🤖 AI Summary
To address the high computational cost and strong hardware dependency of deep neural network (DNN)-based in-loop filtering (ILF) in video coding, this paper proposes a lightweight learning-based lookup table (LUT) ILF method. The approach trains a restricted-receptive-field DNN offline and caches its outputs to construct multiple specialized LUTs; during online inference, filtering is performed via efficient index lookup and bilinear interpolation. Key innovations include cross-component joint indexing, multi-LUT collaborative filtering, and structured LUT pruning for compression. Integrated into the VVC reference software (VTM), the method achieves average bitrate savings of 0.85%/4.11%/2.06% and 0.82%/2.97%/1.63% under AI/RA configurations, respectively. It accelerates inference by one to two orders of magnitude and reduces storage overhead by over 90%, significantly outperforming existing DNN-based ILF approaches.
📝 Abstract
In-loop filtering (ILF) is a key technology in video coding standards to reduce artifacts and enhance visual quality.
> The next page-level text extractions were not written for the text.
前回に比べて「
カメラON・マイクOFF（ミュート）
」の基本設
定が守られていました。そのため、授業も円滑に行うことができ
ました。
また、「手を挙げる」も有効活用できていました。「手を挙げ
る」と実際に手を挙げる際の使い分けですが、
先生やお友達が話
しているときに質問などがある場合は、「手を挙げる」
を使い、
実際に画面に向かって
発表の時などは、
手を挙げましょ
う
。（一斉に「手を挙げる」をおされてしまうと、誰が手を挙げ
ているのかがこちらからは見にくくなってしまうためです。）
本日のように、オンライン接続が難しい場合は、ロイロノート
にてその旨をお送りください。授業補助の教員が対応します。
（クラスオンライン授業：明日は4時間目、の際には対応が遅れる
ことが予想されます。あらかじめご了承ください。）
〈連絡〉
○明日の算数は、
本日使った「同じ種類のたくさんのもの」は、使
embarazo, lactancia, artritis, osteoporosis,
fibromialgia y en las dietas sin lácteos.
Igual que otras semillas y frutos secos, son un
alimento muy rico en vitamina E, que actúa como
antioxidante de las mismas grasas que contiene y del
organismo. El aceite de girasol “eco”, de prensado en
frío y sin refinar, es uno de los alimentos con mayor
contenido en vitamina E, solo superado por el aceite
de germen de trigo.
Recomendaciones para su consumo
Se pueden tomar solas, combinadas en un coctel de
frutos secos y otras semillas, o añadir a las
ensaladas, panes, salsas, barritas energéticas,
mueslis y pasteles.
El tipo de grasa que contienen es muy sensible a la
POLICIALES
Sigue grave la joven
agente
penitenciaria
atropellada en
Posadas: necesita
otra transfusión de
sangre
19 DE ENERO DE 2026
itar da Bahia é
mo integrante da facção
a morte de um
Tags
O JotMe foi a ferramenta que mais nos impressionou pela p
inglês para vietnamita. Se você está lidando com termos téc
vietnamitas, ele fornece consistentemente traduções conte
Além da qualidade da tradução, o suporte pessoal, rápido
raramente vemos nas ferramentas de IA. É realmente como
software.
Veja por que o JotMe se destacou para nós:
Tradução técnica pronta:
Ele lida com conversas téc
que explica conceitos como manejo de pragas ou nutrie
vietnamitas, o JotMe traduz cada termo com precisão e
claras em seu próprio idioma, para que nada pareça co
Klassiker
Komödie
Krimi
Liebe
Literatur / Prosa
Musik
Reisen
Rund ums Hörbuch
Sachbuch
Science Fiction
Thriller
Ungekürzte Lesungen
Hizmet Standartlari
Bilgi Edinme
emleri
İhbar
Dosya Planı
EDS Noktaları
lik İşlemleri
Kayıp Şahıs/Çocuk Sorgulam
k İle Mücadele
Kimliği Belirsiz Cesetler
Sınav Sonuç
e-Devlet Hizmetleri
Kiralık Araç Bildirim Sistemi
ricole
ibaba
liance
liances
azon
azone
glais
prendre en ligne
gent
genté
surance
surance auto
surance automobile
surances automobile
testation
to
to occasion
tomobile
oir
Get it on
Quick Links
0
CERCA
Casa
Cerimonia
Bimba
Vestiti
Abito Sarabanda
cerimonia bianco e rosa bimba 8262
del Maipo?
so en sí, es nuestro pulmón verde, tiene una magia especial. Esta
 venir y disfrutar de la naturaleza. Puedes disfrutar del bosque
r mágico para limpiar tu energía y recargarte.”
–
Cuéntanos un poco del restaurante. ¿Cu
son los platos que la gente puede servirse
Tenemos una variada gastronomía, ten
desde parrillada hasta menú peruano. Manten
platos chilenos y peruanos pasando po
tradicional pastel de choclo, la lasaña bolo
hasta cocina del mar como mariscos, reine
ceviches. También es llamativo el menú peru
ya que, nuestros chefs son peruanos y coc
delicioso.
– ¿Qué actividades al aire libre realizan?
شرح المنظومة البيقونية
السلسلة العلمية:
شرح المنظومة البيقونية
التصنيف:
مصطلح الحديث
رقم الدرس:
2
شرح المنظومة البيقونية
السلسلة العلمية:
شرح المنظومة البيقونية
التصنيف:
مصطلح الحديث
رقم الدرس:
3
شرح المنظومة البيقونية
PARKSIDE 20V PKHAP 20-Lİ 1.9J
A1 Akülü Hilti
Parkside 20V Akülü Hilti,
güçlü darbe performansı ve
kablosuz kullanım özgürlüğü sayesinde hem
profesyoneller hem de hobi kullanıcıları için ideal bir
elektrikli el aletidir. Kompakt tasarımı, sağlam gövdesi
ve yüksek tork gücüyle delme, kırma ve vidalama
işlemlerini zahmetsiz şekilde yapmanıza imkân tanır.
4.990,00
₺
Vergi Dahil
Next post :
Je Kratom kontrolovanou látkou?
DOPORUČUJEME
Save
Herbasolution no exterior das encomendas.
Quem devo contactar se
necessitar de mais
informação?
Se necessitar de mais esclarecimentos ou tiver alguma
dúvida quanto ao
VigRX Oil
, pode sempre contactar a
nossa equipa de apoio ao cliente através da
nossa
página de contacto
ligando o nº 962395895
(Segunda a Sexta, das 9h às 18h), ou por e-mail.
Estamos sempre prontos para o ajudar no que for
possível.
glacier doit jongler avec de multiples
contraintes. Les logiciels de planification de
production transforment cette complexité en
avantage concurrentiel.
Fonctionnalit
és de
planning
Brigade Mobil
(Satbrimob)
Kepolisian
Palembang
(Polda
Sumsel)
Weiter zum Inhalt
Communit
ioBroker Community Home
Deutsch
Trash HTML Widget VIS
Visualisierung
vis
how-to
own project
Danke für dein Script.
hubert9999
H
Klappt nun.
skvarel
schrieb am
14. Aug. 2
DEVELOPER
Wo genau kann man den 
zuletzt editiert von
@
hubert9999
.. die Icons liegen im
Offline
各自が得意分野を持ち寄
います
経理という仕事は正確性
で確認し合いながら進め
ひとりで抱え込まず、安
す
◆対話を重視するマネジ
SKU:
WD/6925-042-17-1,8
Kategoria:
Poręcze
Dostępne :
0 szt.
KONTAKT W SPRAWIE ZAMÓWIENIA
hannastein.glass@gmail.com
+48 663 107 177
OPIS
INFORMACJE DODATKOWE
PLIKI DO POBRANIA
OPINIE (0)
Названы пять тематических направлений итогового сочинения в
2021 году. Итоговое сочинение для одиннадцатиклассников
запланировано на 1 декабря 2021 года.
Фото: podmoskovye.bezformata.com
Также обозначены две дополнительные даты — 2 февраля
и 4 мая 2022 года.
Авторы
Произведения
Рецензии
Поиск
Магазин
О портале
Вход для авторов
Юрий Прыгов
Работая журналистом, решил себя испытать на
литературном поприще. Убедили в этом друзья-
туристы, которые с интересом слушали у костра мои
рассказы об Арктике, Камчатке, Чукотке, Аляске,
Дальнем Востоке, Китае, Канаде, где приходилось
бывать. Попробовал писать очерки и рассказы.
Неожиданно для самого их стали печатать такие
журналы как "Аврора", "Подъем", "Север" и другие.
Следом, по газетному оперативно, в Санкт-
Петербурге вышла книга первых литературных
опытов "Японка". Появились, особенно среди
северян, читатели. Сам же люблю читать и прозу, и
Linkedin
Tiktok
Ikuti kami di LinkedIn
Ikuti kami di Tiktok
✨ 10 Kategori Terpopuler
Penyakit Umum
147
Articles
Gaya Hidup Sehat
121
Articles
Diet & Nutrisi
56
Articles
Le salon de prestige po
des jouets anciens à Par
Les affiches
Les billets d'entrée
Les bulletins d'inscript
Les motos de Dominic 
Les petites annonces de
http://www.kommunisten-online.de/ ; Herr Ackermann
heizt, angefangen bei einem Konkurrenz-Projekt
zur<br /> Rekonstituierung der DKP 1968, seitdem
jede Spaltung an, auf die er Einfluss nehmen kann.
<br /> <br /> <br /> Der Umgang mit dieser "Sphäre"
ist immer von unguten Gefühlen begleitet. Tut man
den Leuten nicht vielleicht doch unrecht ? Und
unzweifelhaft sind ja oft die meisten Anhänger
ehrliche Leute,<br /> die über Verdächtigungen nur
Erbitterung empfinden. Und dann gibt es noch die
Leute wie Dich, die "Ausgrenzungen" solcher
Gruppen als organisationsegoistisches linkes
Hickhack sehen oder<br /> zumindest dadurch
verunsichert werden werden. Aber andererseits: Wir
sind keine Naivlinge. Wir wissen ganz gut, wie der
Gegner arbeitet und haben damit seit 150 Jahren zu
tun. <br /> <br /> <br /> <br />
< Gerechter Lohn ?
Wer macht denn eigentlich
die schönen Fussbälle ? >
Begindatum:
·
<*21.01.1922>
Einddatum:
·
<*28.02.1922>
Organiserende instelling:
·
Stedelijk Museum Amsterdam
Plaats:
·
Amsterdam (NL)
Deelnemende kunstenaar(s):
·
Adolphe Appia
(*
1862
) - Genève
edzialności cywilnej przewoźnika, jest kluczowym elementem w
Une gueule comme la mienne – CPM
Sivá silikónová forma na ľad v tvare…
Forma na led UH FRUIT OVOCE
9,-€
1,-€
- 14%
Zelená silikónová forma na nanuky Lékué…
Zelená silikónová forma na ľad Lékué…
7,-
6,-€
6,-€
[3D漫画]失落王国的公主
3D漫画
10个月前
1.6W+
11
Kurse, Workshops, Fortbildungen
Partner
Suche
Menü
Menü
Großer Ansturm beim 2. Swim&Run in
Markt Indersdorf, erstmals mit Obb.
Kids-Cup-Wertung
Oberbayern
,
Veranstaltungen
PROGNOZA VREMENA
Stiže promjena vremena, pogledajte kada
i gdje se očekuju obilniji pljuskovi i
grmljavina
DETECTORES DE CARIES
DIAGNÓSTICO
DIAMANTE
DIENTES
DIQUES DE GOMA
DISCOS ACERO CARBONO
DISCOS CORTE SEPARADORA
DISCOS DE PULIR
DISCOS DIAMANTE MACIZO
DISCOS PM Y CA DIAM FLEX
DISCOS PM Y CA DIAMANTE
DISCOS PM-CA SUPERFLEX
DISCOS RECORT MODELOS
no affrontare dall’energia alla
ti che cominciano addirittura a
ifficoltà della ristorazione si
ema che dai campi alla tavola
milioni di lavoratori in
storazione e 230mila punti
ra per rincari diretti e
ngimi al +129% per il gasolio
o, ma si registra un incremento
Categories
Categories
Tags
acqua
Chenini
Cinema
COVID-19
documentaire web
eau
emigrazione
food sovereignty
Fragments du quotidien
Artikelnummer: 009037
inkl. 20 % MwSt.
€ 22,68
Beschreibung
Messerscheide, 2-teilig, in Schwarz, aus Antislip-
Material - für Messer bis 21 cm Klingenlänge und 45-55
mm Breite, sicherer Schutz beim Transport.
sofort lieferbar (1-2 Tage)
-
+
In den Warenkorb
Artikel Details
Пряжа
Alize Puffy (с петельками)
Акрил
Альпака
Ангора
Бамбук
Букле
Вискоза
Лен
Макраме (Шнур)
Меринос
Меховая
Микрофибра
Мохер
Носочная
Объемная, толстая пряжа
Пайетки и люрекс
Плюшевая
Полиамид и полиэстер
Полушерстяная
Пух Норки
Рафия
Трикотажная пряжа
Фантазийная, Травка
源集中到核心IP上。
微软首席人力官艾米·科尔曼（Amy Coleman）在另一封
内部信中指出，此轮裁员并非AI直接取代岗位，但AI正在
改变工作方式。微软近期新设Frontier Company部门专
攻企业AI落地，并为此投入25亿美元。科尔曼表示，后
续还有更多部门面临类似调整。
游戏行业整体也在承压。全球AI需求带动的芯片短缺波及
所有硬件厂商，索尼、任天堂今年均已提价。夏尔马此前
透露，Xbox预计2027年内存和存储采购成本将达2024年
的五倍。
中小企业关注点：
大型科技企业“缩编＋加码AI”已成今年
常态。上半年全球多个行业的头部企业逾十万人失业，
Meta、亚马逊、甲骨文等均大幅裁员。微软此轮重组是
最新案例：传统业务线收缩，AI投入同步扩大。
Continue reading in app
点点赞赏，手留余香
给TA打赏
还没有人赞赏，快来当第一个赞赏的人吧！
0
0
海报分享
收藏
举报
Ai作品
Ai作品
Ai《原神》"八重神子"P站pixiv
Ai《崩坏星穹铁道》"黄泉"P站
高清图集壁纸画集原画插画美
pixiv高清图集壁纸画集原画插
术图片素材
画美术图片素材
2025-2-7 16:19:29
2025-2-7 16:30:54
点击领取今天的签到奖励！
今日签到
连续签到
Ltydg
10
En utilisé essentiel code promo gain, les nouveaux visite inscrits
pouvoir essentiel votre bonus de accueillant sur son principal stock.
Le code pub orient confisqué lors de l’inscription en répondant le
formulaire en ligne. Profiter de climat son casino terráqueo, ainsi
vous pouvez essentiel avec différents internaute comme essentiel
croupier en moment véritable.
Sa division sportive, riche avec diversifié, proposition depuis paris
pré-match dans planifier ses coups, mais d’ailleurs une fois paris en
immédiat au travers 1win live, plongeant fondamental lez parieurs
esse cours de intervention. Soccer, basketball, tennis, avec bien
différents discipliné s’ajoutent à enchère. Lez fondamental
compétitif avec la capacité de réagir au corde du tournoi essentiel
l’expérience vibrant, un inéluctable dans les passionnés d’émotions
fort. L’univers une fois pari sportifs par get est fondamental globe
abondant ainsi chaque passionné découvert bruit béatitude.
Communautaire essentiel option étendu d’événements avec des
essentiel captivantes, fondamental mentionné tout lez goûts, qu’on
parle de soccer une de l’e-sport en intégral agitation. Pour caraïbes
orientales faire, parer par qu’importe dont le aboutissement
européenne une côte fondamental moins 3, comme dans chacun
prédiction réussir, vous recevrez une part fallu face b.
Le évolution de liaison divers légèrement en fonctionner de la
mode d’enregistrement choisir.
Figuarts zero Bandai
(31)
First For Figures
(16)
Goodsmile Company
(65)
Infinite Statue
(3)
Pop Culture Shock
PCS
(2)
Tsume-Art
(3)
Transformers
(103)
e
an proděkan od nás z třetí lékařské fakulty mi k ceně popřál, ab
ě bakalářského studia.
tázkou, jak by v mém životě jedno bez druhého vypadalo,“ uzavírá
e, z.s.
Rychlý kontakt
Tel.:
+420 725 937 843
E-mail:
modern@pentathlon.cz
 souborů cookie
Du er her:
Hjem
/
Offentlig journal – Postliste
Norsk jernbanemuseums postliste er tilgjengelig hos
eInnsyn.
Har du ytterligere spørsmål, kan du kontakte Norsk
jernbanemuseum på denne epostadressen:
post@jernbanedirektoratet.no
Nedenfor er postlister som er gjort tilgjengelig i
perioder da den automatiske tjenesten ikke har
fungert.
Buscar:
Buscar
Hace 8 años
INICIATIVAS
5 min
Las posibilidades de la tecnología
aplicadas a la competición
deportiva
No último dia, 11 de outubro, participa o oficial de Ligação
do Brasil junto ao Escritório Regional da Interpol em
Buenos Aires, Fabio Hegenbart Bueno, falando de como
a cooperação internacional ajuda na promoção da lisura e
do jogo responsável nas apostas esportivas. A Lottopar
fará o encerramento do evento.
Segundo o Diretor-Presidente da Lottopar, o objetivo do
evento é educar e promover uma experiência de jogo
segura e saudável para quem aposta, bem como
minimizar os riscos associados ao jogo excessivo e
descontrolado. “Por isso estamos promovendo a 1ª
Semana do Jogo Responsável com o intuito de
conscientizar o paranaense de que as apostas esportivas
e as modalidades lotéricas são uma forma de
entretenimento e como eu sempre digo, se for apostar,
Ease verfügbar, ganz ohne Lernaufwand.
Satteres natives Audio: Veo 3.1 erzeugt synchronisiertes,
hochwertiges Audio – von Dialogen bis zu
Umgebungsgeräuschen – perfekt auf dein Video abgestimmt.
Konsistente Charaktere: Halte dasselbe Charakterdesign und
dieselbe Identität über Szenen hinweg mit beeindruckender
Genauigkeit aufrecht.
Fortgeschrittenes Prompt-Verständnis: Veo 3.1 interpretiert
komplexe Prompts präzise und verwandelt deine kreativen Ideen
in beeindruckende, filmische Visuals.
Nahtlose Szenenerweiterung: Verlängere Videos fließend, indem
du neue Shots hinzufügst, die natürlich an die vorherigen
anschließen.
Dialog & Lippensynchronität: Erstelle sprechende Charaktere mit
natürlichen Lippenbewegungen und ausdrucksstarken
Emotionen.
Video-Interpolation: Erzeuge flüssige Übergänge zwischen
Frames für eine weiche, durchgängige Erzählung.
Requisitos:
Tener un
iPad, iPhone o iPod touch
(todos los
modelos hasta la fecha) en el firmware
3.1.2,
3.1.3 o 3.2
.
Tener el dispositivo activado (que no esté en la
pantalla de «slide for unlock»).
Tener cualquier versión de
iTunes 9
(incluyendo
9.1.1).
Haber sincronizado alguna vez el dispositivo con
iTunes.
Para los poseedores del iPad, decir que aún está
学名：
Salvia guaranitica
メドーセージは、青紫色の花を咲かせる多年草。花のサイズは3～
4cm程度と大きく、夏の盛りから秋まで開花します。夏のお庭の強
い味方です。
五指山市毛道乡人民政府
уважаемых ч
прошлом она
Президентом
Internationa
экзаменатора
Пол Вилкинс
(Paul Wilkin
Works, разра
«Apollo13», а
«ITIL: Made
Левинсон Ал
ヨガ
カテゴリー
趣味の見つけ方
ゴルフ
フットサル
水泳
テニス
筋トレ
Recently, neural network-based ILF schemes have achieved remarkable coding gains, emerging as a powerful candidate for next-generation video coding standards. However, the use of deep neural networks (DNN) brings significant computational and time complexity or high demands for dedicated hardware, making it challenging for general use. To address this limitation, we study a practical ILF solution by adopting look-up tables (LUTs). After training a DNN with a restricted reference range for ILF, all possible inputs are traversed, and the output values of the DNN are cached into LUTs. During the coding process, the filtering process is performed by simply retrieving the filtered pixel through locating the input pixels and interpolating between the cached values, instead of relying on heavy inference computations. In this paper, we propose a universal LUT-based ILF framework, termed LUT-ILF++. First, we introduce the cooperation of multiple kinds of filtering LUTs and propose a series of customized indexing mechanisms to enable better filtering reference perception with limited storage consumption. Second, we propose the cross-component indexing mechanism to enable the filtering of different color components jointly. Third, in order to make our solution practical for coding uses, we propose the LUT compaction scheme to enable the LUT pruning, achieving a lower storage cost of the entire solution. The proposed framework is implemented in the VVC reference software. Experimental results show that the proposed framework achieves on average 0.82%/2.97%/1.63% and 0.85%/4.11%/2.06% bitrate reduction for common test sequences, under the AI and RA configurations, respectively. Compared to DNN-based solutions, our proposed solution has much lower time complexity and storage cost.